A committee of educators from the University of Wyoming College of Health Sciences and Wyoming Center on Aging (WyCOA) is preparing to develop a consistent, interprofessional education experience for students from all divisions and schools throughout the college.

Interprofessional education involves students and educators from two or more professions in health and social care learning together during all or part of their professional training. The goal is to cultivate collaborative practice for providing client- or patient-centered health care.

To advance the committee’s initiatives, several members recently attended the T3 Interprofessional Team Development Program. The T3 program is an immersive leadership training program in designing and implementing effective interprofessional education projects.

Attendees were Lauren Biehle, a clinical associate professor of pharmacy practice in the School of Pharmacy; Catherine Carrico, a clinical associate professor in the Department of Psychology and WyCOA; Billie Chapman, a field education director in the Division of Social Work; Canyon Hardesty, an associate lecturer in the Wyoming Institute for Disabilities (WIND); and Katelyn Kotlarek, an assistant professor in the Division of Communication Disorders.

Carrico says interprofessional training provides invaluable time to collaborate with College of Health Sciences colleagues while receiving guidance and mentoring from an experienced interprofessional team of faculty.

“This opportunity is sure to advance interprofessional education at UW,” she says.

The College of Health Sciences is the second-largest college on the UW campus and includes the divisions of Communication Disorders, Kinesiology and Health Promotion, and Social Work, as well as the schools of Pharmacy and Nursing and the WWAMI (Washington, Wyoming, Alaska, Montana and Idaho) Medical Education Program.

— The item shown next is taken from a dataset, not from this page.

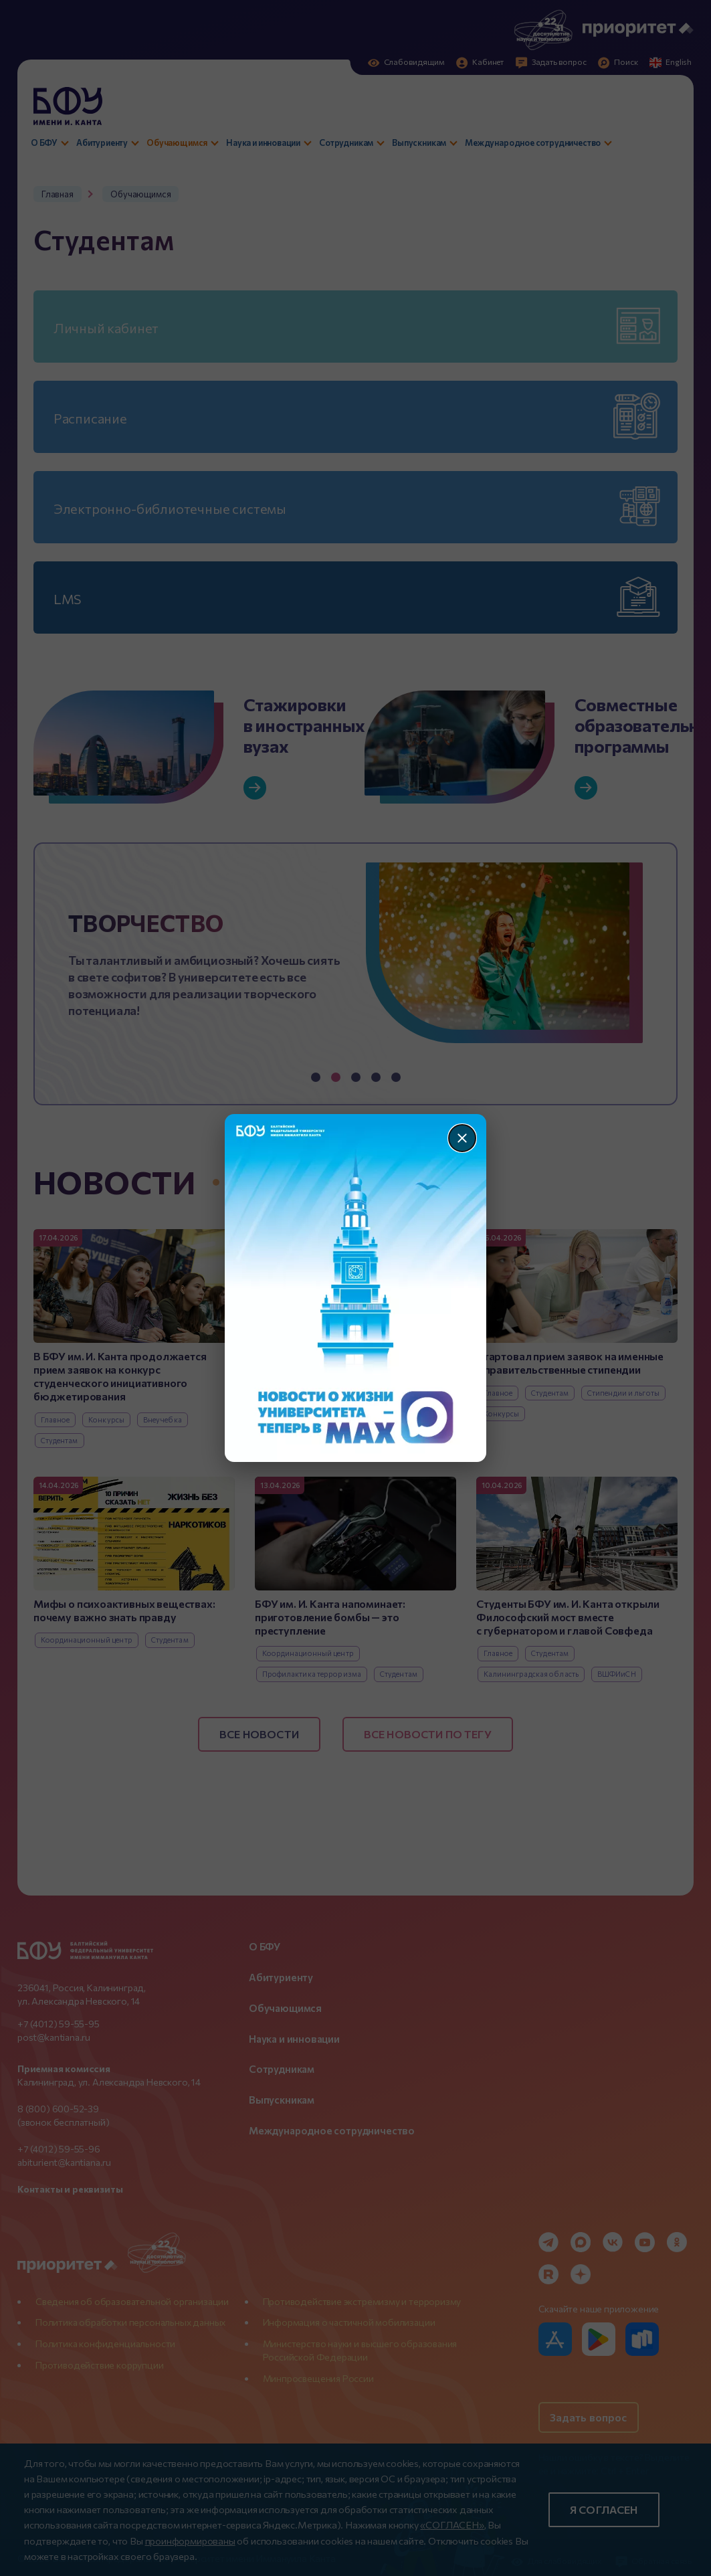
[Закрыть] (462, 1138)
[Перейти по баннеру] (355, 1288)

WIND also provides a minor in disability studies.

David Jones, the dean of the College of Health Sciences, values interprofessional education for its service to Wyoming and beyond.

The T3 conference offered the opportunity to learn best practices from experts and focus on the design of interprofessional education initiatives for the College of Health Sciences, Biehle says.

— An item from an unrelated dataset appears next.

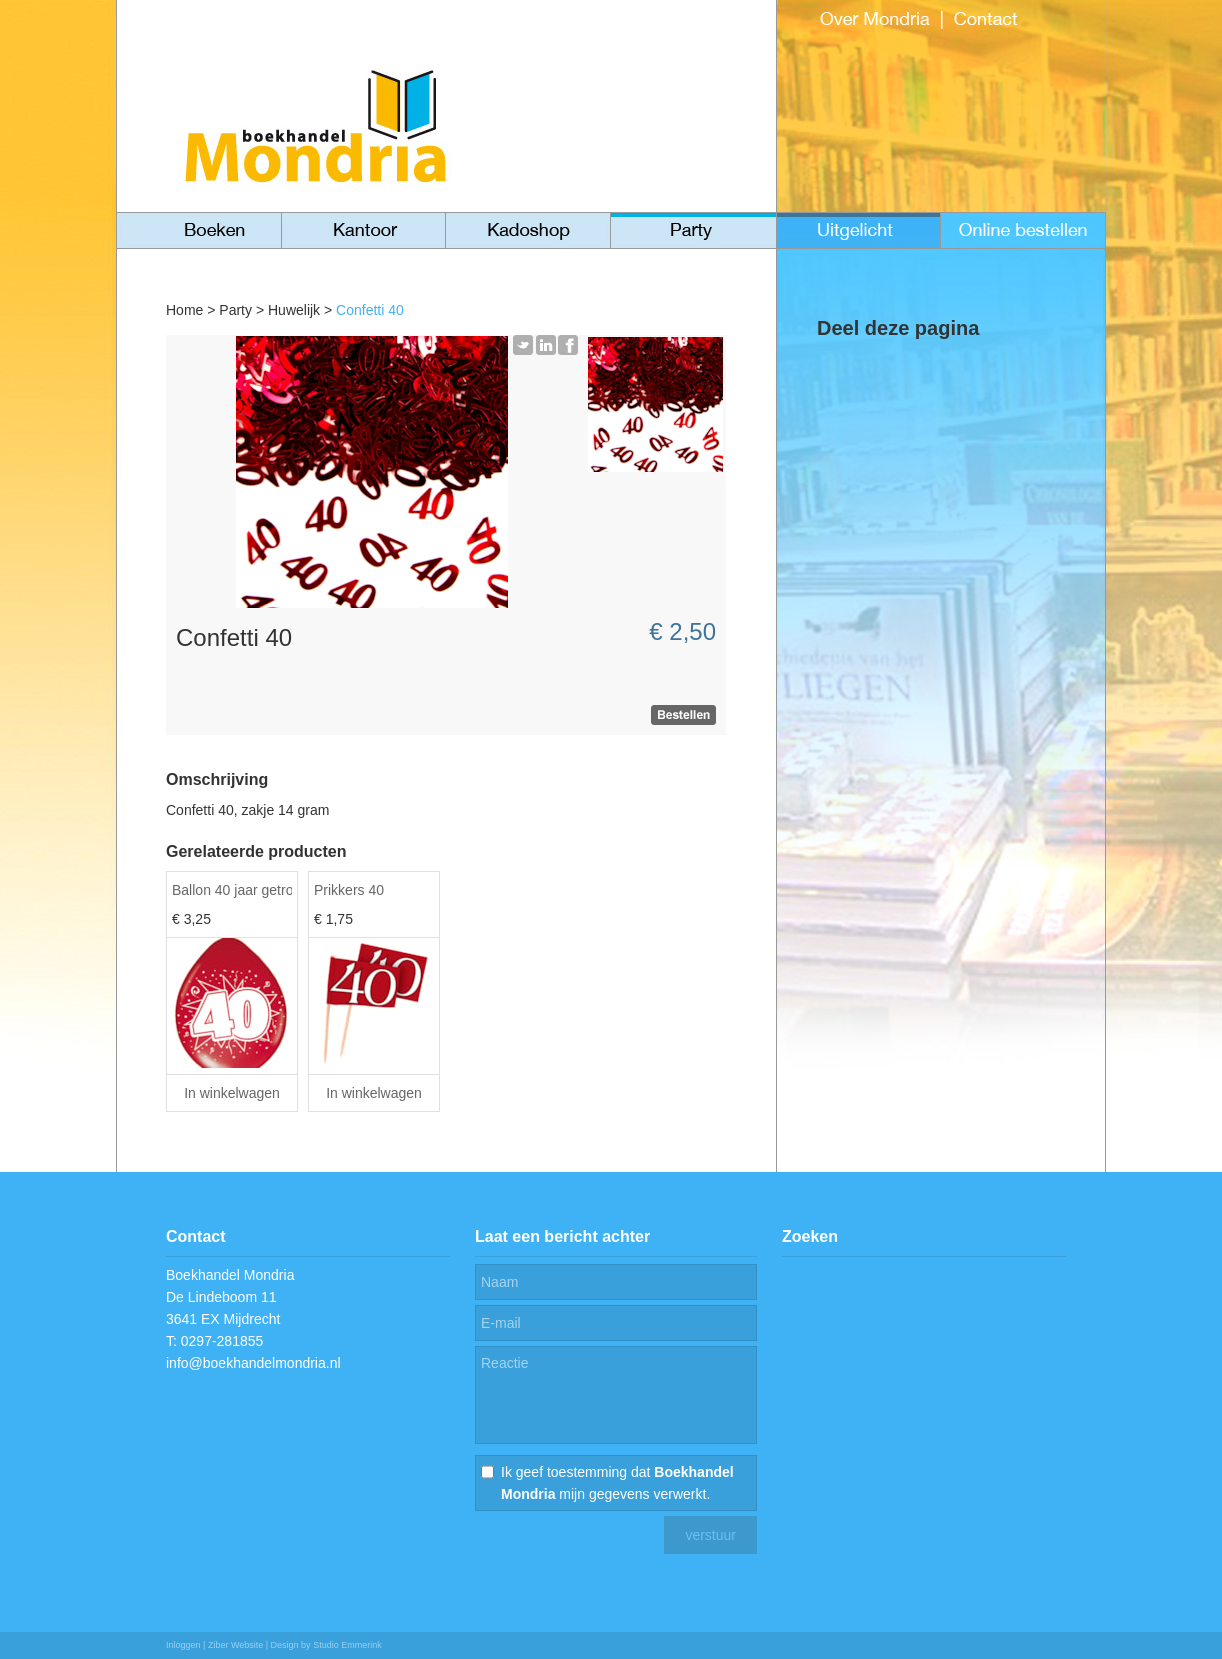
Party (235, 310)
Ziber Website (235, 1645)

“Our intention is to design a consistent and integrated experience for all of our College of Heath Sciences graduates,” she says. “We outlined short-term and long-term goals to facilitate development of our students into collaboration-ready practitioners.”

Specific goals of the College of Health Sciences interprofessional education committee are in line with college and university leadership.

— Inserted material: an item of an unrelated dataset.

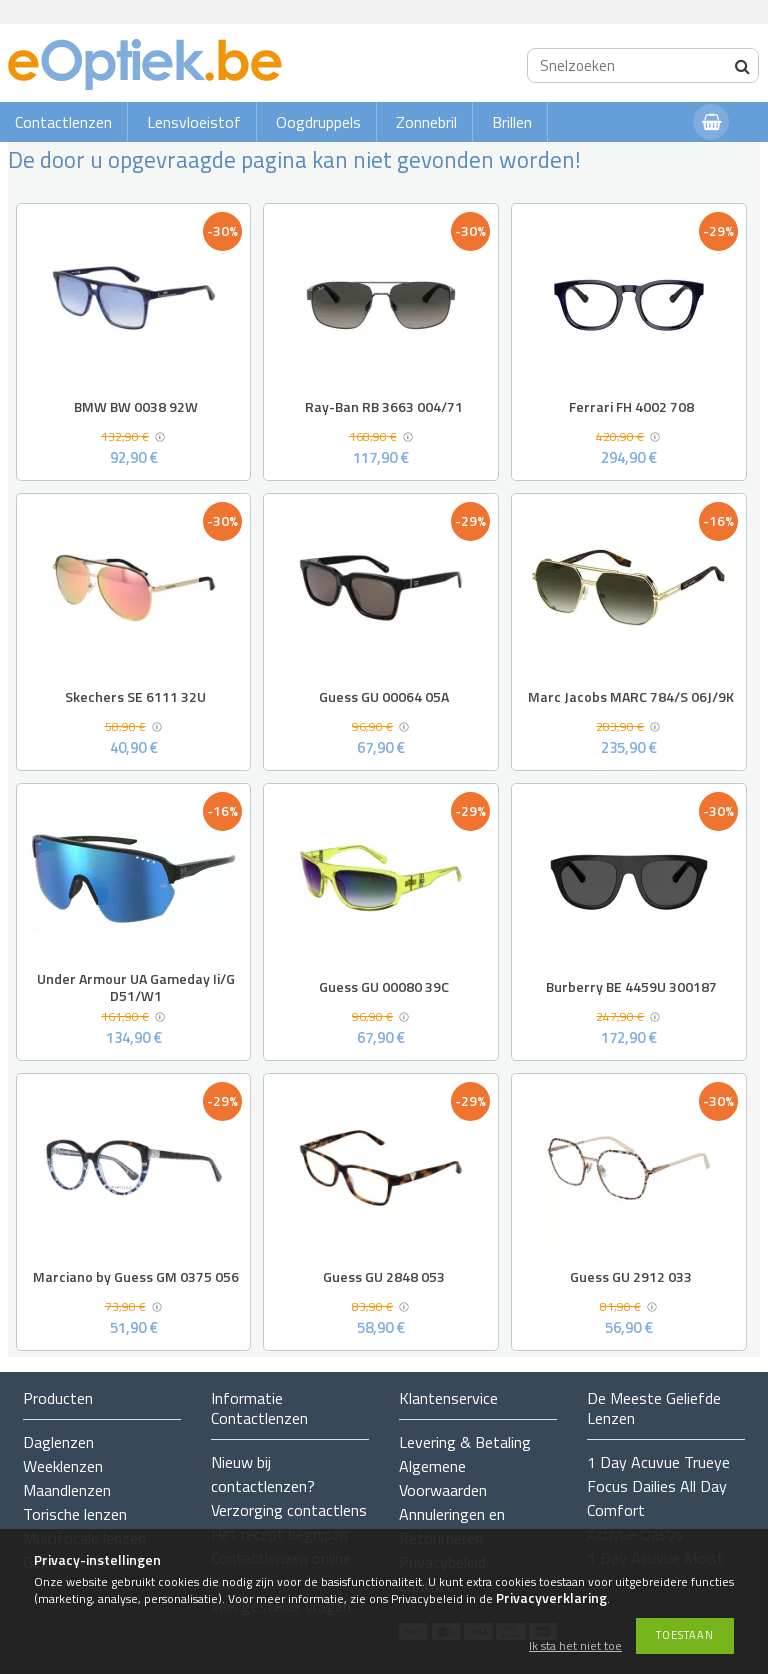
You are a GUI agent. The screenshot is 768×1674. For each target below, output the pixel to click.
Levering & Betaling (465, 1442)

“It is important that our vision advances the university’s ‘four pillars’ priorities, which include becoming more interdisciplinary and aim to bring value back to the state of Wyoming,” Kotlarek says. “Our interprofessional education initiatives will help provide state-of-the-art training to the future health care professionals of Wyoming.”

These pillars, as outlined by UW President Ed Seidel, include UW being not only more interdisciplinary, but also more digital, entrepreneurial and inclusive.